First we import the required libraries.
>>> import pyaesthetics # Custom module for aesthetic computations like brightness
>>> import cv2 # OpenCV for image processing
>>> import matplotlib.pyplot as plt # Matplotlib for plotting images
Then we defined required files and paths.
>>> # List of file paths to the images
>>> images = [
>>> "path/to/face1.png",
>>> "path/to/face2.png",
>>> "path/to/face3.png",
>>> "path/to/face4.png"
>>> ]
We also define a function to change the brightness of an image.
>>> def change_brightness(img, value):
>>> """
>>> Adjust the brightness of an image by adding a value to the V (brightness) channel in the HSV color space.
>>>
>>>
>>> :param img: The image to be adjusted.

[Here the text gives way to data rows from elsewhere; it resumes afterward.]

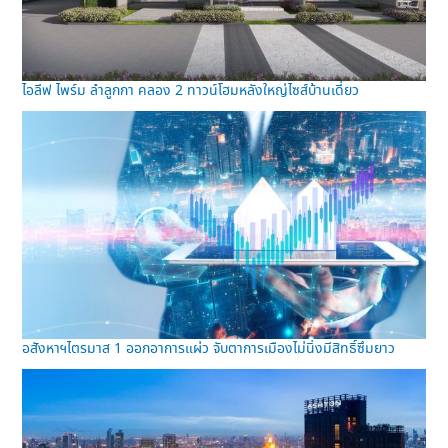
ไอลีฟ ไพร์ม ลำลูกกา คลอง 2 ทาวน์โฮมหลังใหญ่ไซส์บ้านเดี่ยว
อสังหาฯไตรมาส 1 ออกอาการแผ่ว จับตาการเมืองไม่นิ่งมีสิทธิ์ซึมยาว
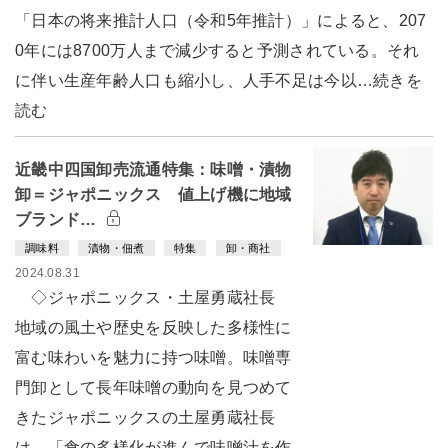
「日本の将来推計人口（令和5年推計）」によると、207
0年には8700万人まで減少すると予測されている。それ
に伴い生産年齢人口も縮小し、人手不足は今以…続きを
読む
近畿中四国卸売流通特集：味噌・漬物
卸＝ジャポニックス 値上げ機に地域
ブランド…
調味料
漬物・佃煮
特集
卸・商社
2024.08.31
◇ジャポニックス・土屋勇蔵社長
地域の風土や歴史を反映した多様性に
富む味わいを魅力に持つ味噌。味噌専
門卸として長年味噌の動向を見つめて
きたジャポニックスの土屋勇蔵社長
は、「食の多様化が進んで味噌汁を作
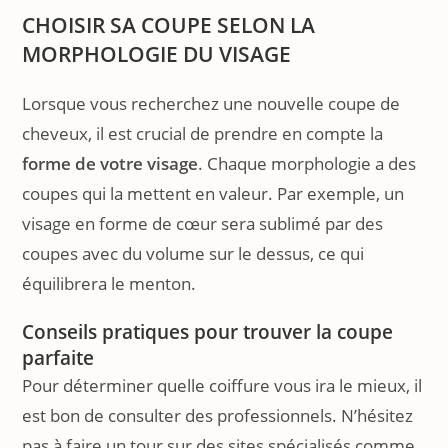
CHOISIR SA COUPE SELON LA
MORPHOLOGIE DU VISAGE
Lorsque vous recherchez une nouvelle coupe de
cheveux, il est crucial de prendre en compte la
forme de votre visage
. Chaque morphologie a des
coupes qui la mettent en valeur. Par exemple, un
visage en forme de cœur sera sublimé par des
coupes avec du volume sur le dessus, ce qui
équilibrera le menton.
Conseils pratiques pour trouver la coupe
parfaite
Pour déterminer quelle coiffure vous ira le mieux, il
est bon de consulter des professionnels. N’hésitez
pas à faire un tour sur des sites spécialisés comme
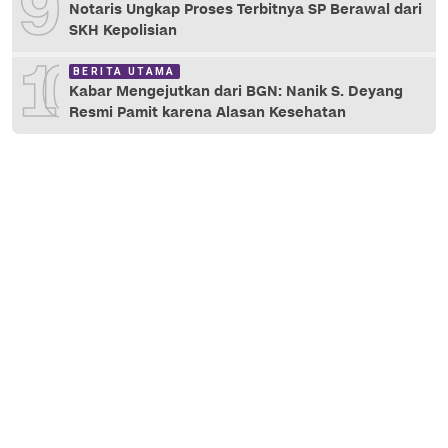
9
Notaris Ungkap Proses Terbitnya SP Berawal dari
SKH Kepolisian
10
BERITA UTAMA
Kabar Mengejutkan dari BGN: Nanik S. Deyang
Resmi Pamit karena Alasan Kesehatan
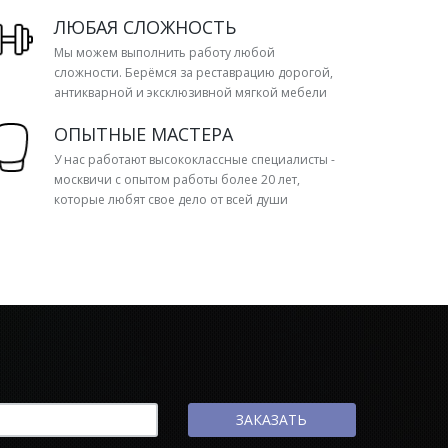
ЛЮБАЯ СЛОЖНОСТЬ
Мы можем выполнить работу любой
сложности. Берёмся за реставрацию дорогой,
антикварной и эксклюзивной мягкой мебели
ОПЫТНЫЕ МАСТЕРА
У нас работают высококлассные специалисты -
москвичи с опытом работы более 20 лет,
которые любят свое дело от всей души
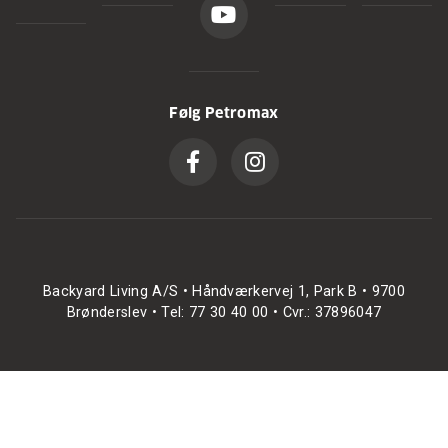
Følg Petromax
Backyard Living A/S • Håndværkervej 1, Park B • 9700
Brønderslev • Tel: 77 30 40 00 • Cvr.: 37896047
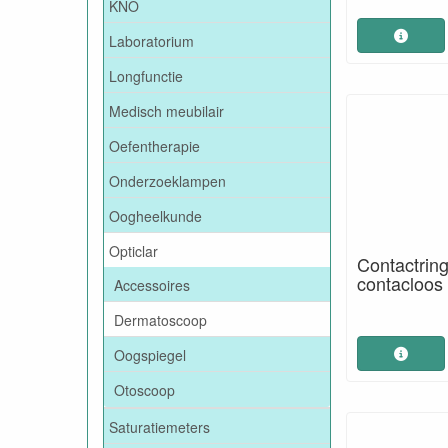
KNO
Laboratorium
Longfunctie
Medisch meubilair
Oefentherapie
Onderzoeklampen
Oogheelkunde
Opticlar
Contactring
contacloos
Accessoires
Dermatoscoop
Oogspiegel
Otoscoop
Saturatiemeters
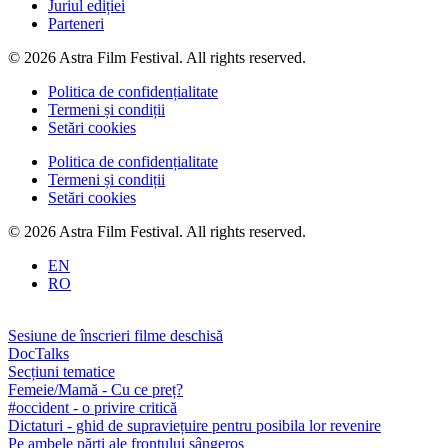
Juriul ediției
Parteneri
© 2026 Astra Film Festival. All rights reserved.
Politica de confidențialitate
Termeni și condiții
Setări cookies
Politica de confidențialitate
Termeni și condiții
Setări cookies
© 2026 Astra Film Festival. All rights reserved.
EN
RO
Sesiune de înscrieri filme deschisă
DocTalks
Secțiuni tematice
Femeie/Mamă - Cu ce preț?
#occident - o privire critică
Dictaturi - ghid de supraviețuire pentru posibila lor revenire
Pe ambele părți ale frontului sângeros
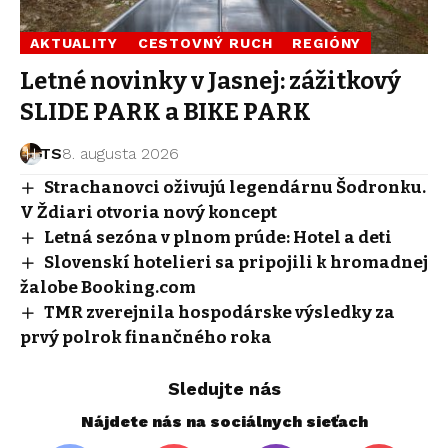
AKTUALITY
CESTOVNÝ RUCH
REGIÓNY
Letné novinky v Jasnej: zážitkový
SLIDE PARK a BIKE PARK
TS
8. augusta 2026
Strachanovci oživujú legendárnu Šodronku.
V Ždiari otvoria nový koncept
Letná sezóna v plnom prúde: Hotel a deti
Slovenskí hotelieri sa pripojili k hromadnej
žalobe Booking.com
TMR zverejnila hospodárske výsledky za
prvý polrok finančného roka
Sledujte nás
Nájdete nás na sociálnych sieťach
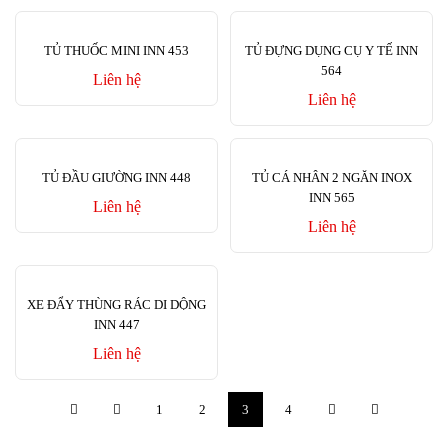
TỦ THUỐC MINI INN 453
TỦ ĐỰNG DỤNG CỤ Y TẾ INN
564
Liên hệ
Liên hệ
TỦ ĐẦU GIƯỜNG INN 448
TỦ CÁ NHÂN 2 NGĂN INOX
INN 565
Liên hệ
Liên hệ
XE ĐẨY THÙNG RÁC DI DỘNG
INN 447
Liên hệ
1
2
3
4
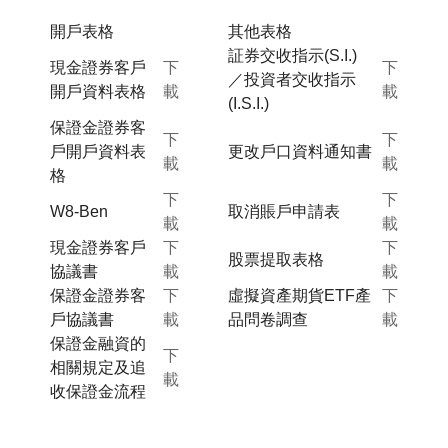
開戶表格
其他表格
証券交收指示(S.I.)
現金證券客戶
下
下
／投資者交收指示
開戶資料表格
載
載
(I.S.I.)
保證金證券客
下
下
戶開戶資料表
更改戶口資料通知書
載
載
格
下
下
W8-Ben
取消賬戶申請表
載
載
現金證券客戶
下
下
股票提取表格
協議書
載
載
保證金證券客
下
虛擬資產期貨ETF產
下
戶協議書
載
品問卷調查
載
保證金融資的
下
相關規定及追
載
收保證金流程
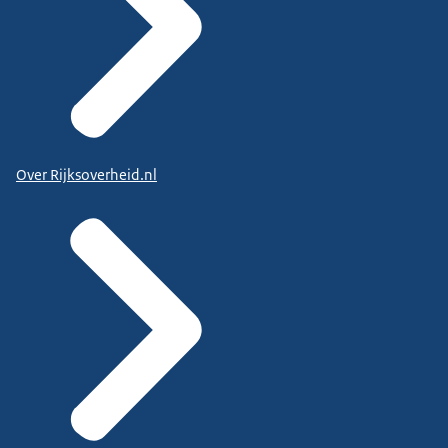
Over Rijksoverheid.nl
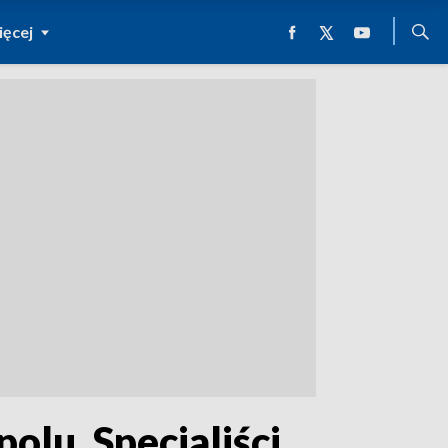
ęcej
olu. Specjaliści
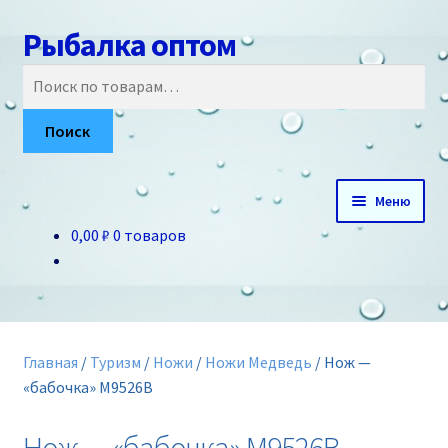
Рыбалка оптом
Перейти
Перейти
к
к
Искать:
навигации
содержимому
Поиск
Меню
0,00 ₽
0 товаров
Главная
О нас
Доставка и оплата
Главная
/
Туризм
/
Ножи
/
Ножи Медведь
/
Нож —
«бабочка» M9526B
Акции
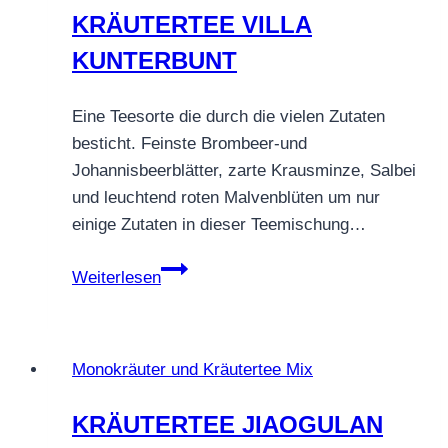
KRÄUTERTEE VILLA
KUNTERBUNT
Eine Teesorte die durch die vielen Zutaten
besticht. Feinste Brombeer-und
Johannisbeerblätter, zarte Krausminze, Salbei
und leuchtend roten Malvenblüten um nur
einige Zutaten in dieser Teemischung…
KRÄUTERTEE
Weiterlesen
VILLA
KUNTERBUNT
Monokräuter und Kräutertee Mix
KRÄUTERTEE JIAOGULAN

>>> :type img: numpy.ndarray
>>> :param value: The amount to adjust the brightness by.
>>> :type value: int
>>> :return : The brightness-adjusted image.
>>> :rtype: numpy.ndarray:
>>> """
>>>
>>> # Convert image to HSV color space
>>> hsv = cv2.cvtColor(img, cv2.COLOR_BGR2HSV)
>>> h, s, v = cv2.split(hsv)
>>>
>>> # Adjust the brightness (V channel)
>>> v = cv2.add(v, value)
>>> v[v > 255] = 255 # Ensure values do not exceed 255
>>> v[v < 0] = 0 # Ensure values do not go below 0
>>>
>>> # Merge channels back and convert to BGR color space
>>> final_hsv = cv2.merge((h, s, v))
>>> img = cv2.cvtColor(final_hsv, cv2.COLOR_HSV2BGR)
>>>
>>> return(img)
First, we need to measure the original brightness of each image, and calculate the mean.
>>> # Loop through each image file and obtain the original brightness.
>>> for image in images:
>>> img = cv2.imread(image) # Read the image
>>> img = cv2.cvtColor(img, cv2.COLOR_BGR2RGB) # Convert image to RGB color space
>>> # Compute relative luminance using the BT.601 standard and store it
>>> bt601s.append(pyaesthetics.brightness.relativeluminance_bt601(img))
>>>
>>>
>>> # Calculate the average brightness across all images
>>> average_bt601 = sum(bt601s) / len(images)
Subsequently, we loop again through the images and adjust the brightness until it matches the mean brightness.
>>> >>> # Create a figure for displaying images
>>> fig = plt.figure('Figure')
>>> plt.suptitle('Brightness Adjustment', fontweight="bold")
>>>
>>> # Loop through each image again to adjust brightness
>>> for image in images:
>>> img = cv2.imread(image) # Read the image again
>>> img = cv2.cvtColor(img, cv2.COLOR_BGR2RGB) # Convert to RGB color space
>>>
>>> # Adjust brightness to match the average brightness
>>> img2 = change_brightness(img, value=average_bt601 - bt601s[images.index(image)])
>>> bt601 = pyaesthetics.brightness.relativeluminance_bt601(img2) # Calculate brightness of the adjusted image
>>>
>>> # Adjust further if needed, until the brightness matches the average
>>> while round(bt601) != round(average_bt601):
>>> img2 = change_brightness(img2, value=average_bt601 - bt601)
>>> bt601 = pyaesthetics.brightness.relativeluminance_bt601(img2)
>>> print(average_bt601, bt601)
>>>
>>> # Plot original image
>>> plt.subplot(len(images), 2, images.index(image) * 2 + 1)
>>> plt.imshow(img)
>>> plt.title('Brightness: ' + str(round(bt601s[images.index(image)])))
>>>
>>> # Plot adjusted image
>>> plt.subplot(len(images), 2, images.index(image) * 2 + 2)
>>> plt.imshow(img2)
>>> plt.title('Brightness: ' + str(round(pyaesthetics.brightness.relativeluminance_bt601(img2))))
>>>
>>> # Remove axis ticks for cleaner display
>>> for axis in fig.axes:
>>> axis.set_xticks([])
>>> axis.set_yticks([])
>>>
>>> # Adjust layout to prevent overlap
>>> plt.tight_layout()